Image: Frank Starmer

This is fabacae, sp. caesalpinioidae, and while we're here, aren't these Latin names rather tiresome?  There's not a lot of timbre about them, is there?  It's like other Latin words, like clitoris and testes;  it just takes all the humanity or shrubanity or life essence out of these things and turn them into something cold and antiseptic that you certainly would not want to touch even with a bargepole, let alone anything else.  Whereas plenty of people like to touch clitorises and testes, and actually find it quite a pleasurable experience.

Drinking this is also quite a pleasurable experience, although not in the same category.  But a cup of senna tea  is a lovely thing to help ... well, you know, move things along down there.  

Yeah, I know, I'm getting all coy suddenly talking about poo, after I've just talked about clitoresis and testes. But those are generalised clitorises and testes, not my personal ones.  Whereas now you all know that I had a cup of senna tea today because the cableman came round and there wasn't any cable to lay.  

Image: Lalithamba

This last one is my favourite.  It is ulmus rubra, commonly known as the slippery elm.  It's not the leaves or the flowers or the fruit that are eaten this time, but the bark.  

Speaking of the flowers, Wikipedia informs me that the flowers of elm trees are bisexual or unisexual.  Well, there you go.

Image: (C) Steve Baskauf

Ground down into a fine powder and drank, the bark becomes very moist and sticky when mixed in water, which helps to soothe inflamed parts of the body.  People use it to help with their inflamed gastrointestinal tracts, bringing relief to sufferers of irritable bowel syndrome and leaky gut syndrome.  

My old doggy had a bad day yesterday, throwing up his guts all over the floor.  A visit to the vet last night reported an overindulgence in bones (mea culpa) resulting in an overtaxed system and an inflamed stomach.  And so I was particularly heartened this morning when Lester, after not eating anything yesterday, partook of his very own soup:  broiled chicken in slippery elm and chicken stock-flavoured water.  Dat dog knows what's good for him.

Which may very well end up being tastier than the version the two leggeds have this evening, but we shall see :)
Image: Swamp Dude


  1. you never cease to amaze me with the topics you somehow manage to combine in one post


  2. Ditto what Kel said! And a really compelling post title. BTW I seem to recall the great self-sufficiency guru John Seymour said a small family would need 5 acres to raise all their own food. But I think he was including livestock.

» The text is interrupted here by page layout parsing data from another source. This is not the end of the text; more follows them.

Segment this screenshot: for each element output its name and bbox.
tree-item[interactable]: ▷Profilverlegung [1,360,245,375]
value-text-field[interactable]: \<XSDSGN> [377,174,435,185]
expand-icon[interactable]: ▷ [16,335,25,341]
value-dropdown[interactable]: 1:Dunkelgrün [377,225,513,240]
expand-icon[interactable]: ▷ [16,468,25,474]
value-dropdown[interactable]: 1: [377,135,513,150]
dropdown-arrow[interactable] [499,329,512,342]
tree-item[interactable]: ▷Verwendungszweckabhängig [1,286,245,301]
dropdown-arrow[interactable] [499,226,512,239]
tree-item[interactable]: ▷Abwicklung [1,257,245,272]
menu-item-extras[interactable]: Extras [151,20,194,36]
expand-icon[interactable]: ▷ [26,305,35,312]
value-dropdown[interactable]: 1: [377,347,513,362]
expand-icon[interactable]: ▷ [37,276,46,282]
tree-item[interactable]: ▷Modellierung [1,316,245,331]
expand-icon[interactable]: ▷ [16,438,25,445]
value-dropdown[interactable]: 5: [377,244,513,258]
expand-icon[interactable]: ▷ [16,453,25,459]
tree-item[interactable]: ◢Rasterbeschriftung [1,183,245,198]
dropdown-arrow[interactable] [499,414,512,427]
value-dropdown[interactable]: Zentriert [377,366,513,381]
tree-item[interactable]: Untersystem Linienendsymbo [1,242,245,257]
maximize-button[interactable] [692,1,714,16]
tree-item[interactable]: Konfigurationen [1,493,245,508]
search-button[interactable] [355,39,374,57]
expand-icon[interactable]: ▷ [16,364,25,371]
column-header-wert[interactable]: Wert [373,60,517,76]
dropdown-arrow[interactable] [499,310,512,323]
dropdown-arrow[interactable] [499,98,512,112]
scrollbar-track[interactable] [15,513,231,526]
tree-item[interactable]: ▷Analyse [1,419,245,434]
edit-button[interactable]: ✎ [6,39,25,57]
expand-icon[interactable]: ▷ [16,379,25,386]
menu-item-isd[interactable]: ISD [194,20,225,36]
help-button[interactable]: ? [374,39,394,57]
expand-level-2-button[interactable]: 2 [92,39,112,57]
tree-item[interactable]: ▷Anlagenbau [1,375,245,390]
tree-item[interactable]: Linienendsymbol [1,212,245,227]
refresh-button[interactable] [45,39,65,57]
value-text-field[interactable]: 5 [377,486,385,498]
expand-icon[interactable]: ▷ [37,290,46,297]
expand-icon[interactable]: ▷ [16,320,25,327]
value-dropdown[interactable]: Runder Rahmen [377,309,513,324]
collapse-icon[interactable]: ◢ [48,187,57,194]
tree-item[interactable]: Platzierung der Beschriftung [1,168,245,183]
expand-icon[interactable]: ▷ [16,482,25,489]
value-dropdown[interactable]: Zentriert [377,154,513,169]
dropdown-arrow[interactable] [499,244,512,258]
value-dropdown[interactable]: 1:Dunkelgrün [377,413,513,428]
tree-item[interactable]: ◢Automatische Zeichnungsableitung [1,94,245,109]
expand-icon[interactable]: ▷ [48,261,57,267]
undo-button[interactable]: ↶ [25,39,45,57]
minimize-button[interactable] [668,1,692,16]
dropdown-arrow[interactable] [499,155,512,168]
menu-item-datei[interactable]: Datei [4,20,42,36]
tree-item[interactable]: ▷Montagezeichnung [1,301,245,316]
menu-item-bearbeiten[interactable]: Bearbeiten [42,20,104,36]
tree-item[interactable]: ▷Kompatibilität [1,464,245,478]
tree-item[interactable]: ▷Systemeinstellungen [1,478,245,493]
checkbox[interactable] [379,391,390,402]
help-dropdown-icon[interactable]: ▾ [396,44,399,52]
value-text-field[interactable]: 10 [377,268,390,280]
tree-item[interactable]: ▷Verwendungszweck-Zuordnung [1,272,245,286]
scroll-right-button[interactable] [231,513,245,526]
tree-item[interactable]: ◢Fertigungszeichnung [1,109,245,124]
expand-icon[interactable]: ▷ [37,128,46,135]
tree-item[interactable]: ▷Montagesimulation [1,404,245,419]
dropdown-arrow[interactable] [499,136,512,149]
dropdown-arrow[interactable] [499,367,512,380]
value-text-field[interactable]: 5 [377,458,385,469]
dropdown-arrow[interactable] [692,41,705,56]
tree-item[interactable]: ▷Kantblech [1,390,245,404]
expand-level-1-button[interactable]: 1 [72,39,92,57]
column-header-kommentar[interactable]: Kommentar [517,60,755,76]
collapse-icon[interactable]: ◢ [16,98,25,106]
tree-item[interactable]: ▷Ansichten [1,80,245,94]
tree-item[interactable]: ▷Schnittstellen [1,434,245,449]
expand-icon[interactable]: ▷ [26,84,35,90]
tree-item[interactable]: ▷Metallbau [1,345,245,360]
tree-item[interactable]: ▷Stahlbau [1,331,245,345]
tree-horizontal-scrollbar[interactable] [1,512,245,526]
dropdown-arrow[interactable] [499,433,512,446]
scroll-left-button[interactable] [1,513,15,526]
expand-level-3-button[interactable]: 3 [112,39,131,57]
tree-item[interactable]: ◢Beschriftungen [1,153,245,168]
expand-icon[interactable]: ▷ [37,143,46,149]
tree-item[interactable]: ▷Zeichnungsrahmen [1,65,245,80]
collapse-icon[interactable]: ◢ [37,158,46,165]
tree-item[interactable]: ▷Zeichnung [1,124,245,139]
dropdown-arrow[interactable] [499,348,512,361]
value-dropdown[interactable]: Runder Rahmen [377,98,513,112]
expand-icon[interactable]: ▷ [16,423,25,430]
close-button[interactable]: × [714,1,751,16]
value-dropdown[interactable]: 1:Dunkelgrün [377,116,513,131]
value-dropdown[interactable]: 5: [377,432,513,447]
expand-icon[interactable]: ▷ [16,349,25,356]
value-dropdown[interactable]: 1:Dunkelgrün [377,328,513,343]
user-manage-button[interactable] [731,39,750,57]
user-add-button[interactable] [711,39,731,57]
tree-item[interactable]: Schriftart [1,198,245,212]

  3. grrr, looks like the blogger monster ate our comments here . . . if only i could remember what i said :-)

    ooh yeah, something about your ability to combine seemingly unrelated topics into one cohesive post


  4. Well, here's what you both said:


    "you never cease to amaze me with the topics you somehow manage to combine in one post



    "Ditto what Kel said! And a really compelling post title. BTW I seem to recall the great self-sufficiency guru John Seymour said a small family would need 5 acres to raise all their own food. But I think he was including livestock."


    The Blogger monster's been at it big time hasn't s/he. Thanks to you both. I don't know where all these ideas come from, they waft in as I start not knowing what I'm really going to be writing about :)

    Tess, 5 acres - I was thinking after I read your comment that imagine what it would look like, each family living on 5 acres. I guess I am a pastoral girl in my heart :)

  5. Blogger was being a dumbass the other day.

    These are beautiful flowers, Suze. It reminds me of Latana (am I spelling that correctly?) Our mutual friend told me about the movie by that name and I watched the whole thing without realizing the title referred to a plant/bush/flower you guys have over there.

  6. Hey, Ms B!

    Yeah, it's lantana with an extra "n". It's a weed, a bit of a strangly sort I think that takes over. It's common in parts of New South Wales but not so much here.

  7. This post is most interesting! I think I shall have to try some slippery elm. I just have to get the thought of slipper eels ( as I keep reading it) out of my head so I can partake.